Advantages and limitations of this article
This article offers a comprehensive evaluation of the pharmacology, safety and efficacy of nirmatrelvir/ritonavir, integrating findings from clinical, pharmacokinetic and post-marketing studies. Strengths include a structured search of ClinicalTrials.gov, ensuring the capture of all completed interventional trials with available results, and the inclusion of detailed pharmacologic data to contextualize clinical outcomes. In addition, a supplemental search identified peer-reviewed letters, narrative reviews and research news articles describing neutral or negative findings, thereby providing a balanced appraisal that extends beyond the limitations of formal trial registries.

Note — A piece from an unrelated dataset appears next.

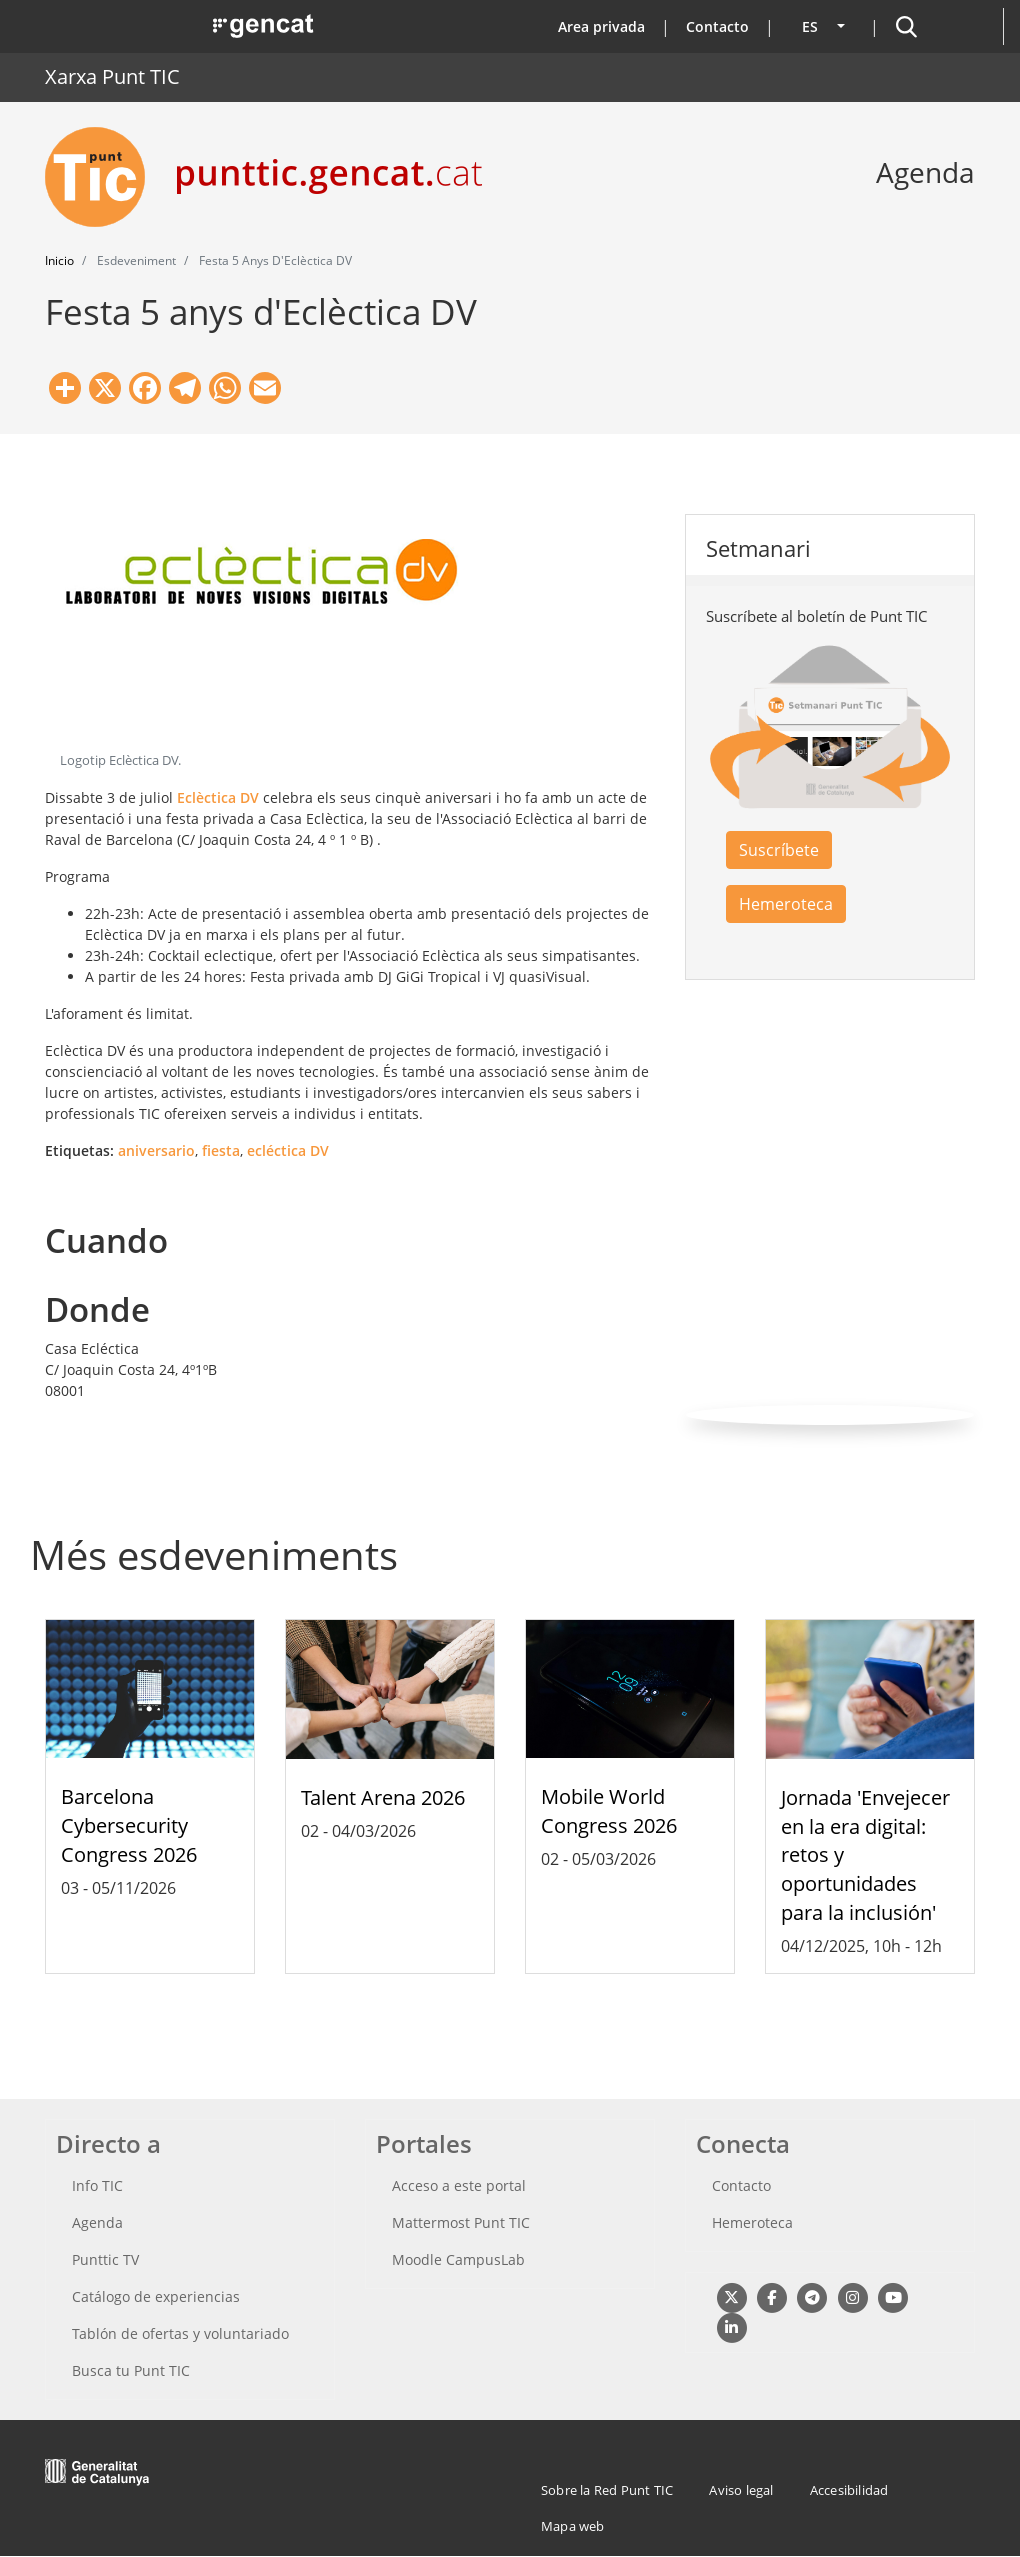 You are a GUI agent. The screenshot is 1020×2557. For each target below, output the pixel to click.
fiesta (221, 1150)
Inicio (59, 260)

Several limitations should be acknowledged. This article did not employ a formal systematic methodology and was restricted to English-language publications, potentially introducing selection bias. Some pivotal studies, including Pfizer-sponsored trials such as EPIC-SR, remain unpublished or incompletely reported, which limits a comprehensive assessment of the total evidence base. Furthermore, variations in study design, population characteristics (notably vaccination status and circulating variants) and endpoints complicate direct comparisons and may affect generalizability to current clinical practice. Finally, inclusion of narrative and media-based reports, while valuable for completeness, represents secondary sources rather than primary empirical data. Despite these constraints, this article synthesizes the most current and relevant information available, providing an objective overview of nirmatrelvir/ritonavir’s evolving role in the management of COVID-19.
Conclusion
In addition to molnupiravir, nirmatrelvir/ritonavir provides an oral option for COVID-19 treatment, which reduces both mortality and hospitalization.35–37 Drug–drug interactions limit nirmatrelvir/ritonavir use in specific cases, requiring the cessation or adjustment of medications at times. Additionally, a small percentage of patients will experience AEs that lead to nonadherence. Overall, nirmatrelvir/ritonavir provides a useful medication for patients with mild-to-moderate COVID-19 symptoms but may have limited efficacy in vulnerable populations (e.g. elderly). Though drug–drug interactions and adverse effects potentially complicate treatment, a 5-day duration limits sustained monitoring and long-term modification of concomitant medications. There is also a need for further studies to address long-term safety, resistance development and efficacy as it relates to future COVID-19 variants.